Dataset entries:
[Start of Attachment]
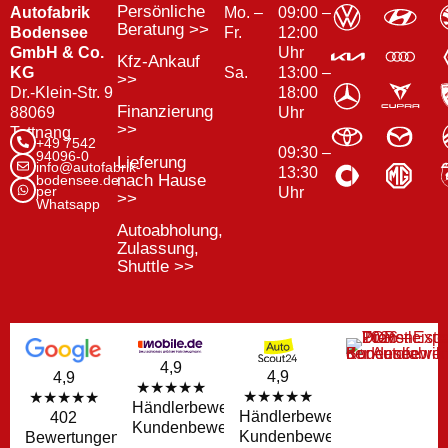
Persönliche
Autofabrik
Mo. –
09:00 –
Beratung >>
Bodensee
Fr.
12:00
GmbH & Co.
Uhr
Kfz-Ankauf
KG
13:00 –
Sa.
>>
Dr.-Klein-Str. 9
18:00
Finanzierung
88069
Uhr
>>
Tettnang
+49 7542
09:30 –
94096-0
Lieferung
info@autofabrik-
13:30
nach Hause
bodensee.de
per
Uhr
>>
Whatsapp
Autoabholung,
Zulassung,
Shuttle >>
4,9
4,9
4,9
★★★★★
★★★★★
★★★★★
Händlerbewertungen
Händlerbewertungen
402
Kundenbewertungen
Kundenbewertungen
Bewertungen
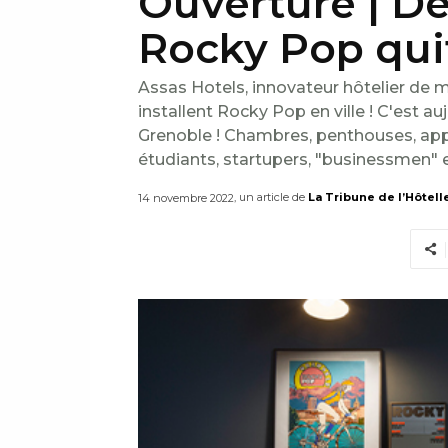
Ouverture | De
Rocky Pop qui
Assas Hotels, innovateur hôtelier de 
installent Rocky Pop en ville ! C'est 
Grenoble ! Chambres, penthouses, appa
étudiants, startupers, "businessmen" e
, un article de
La Tribune de l’Hôtell
14 novembre 2022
[End of Attachment]
Give the entries again word for word, but skip the pictures.

Persönliche
Autofabrik
Mo. –
09:00 –
Beratung >>
Bodensee
Fr.
12:00
GmbH & Co.
Uhr
Kfz-Ankauf
KG
13:00 –
Sa.
>>
Dr.-Klein-Str. 9
18:00
Finanzierung
88069
Uhr
>>
Tettnang
+49 7542
09:30 –
94096-0
Lieferung
info@autofabrik-
13:30
nach Hause
bodensee.de
per
Uhr
>>
Whatsapp
Autoabholung,
Zulassung,
Shuttle >>
4,9
4,9
4,9
★★★★★
★★★★★
★★★★★
Händlerbewertungen
Händlerbewertungen
402
Kundenbewertungen
Kundenbewertungen
Bewertungen
Ouverture | De
Rocky Pop qui
Assas Hotels, innovateur hôtelier de 
installent Rocky Pop en ville ! C'est 
Grenoble ! Chambres, penthouses, appa
étudiants, startupers, "businessmen" e
, un article de
La Tribune de l’Hôtell
14 novembre 2022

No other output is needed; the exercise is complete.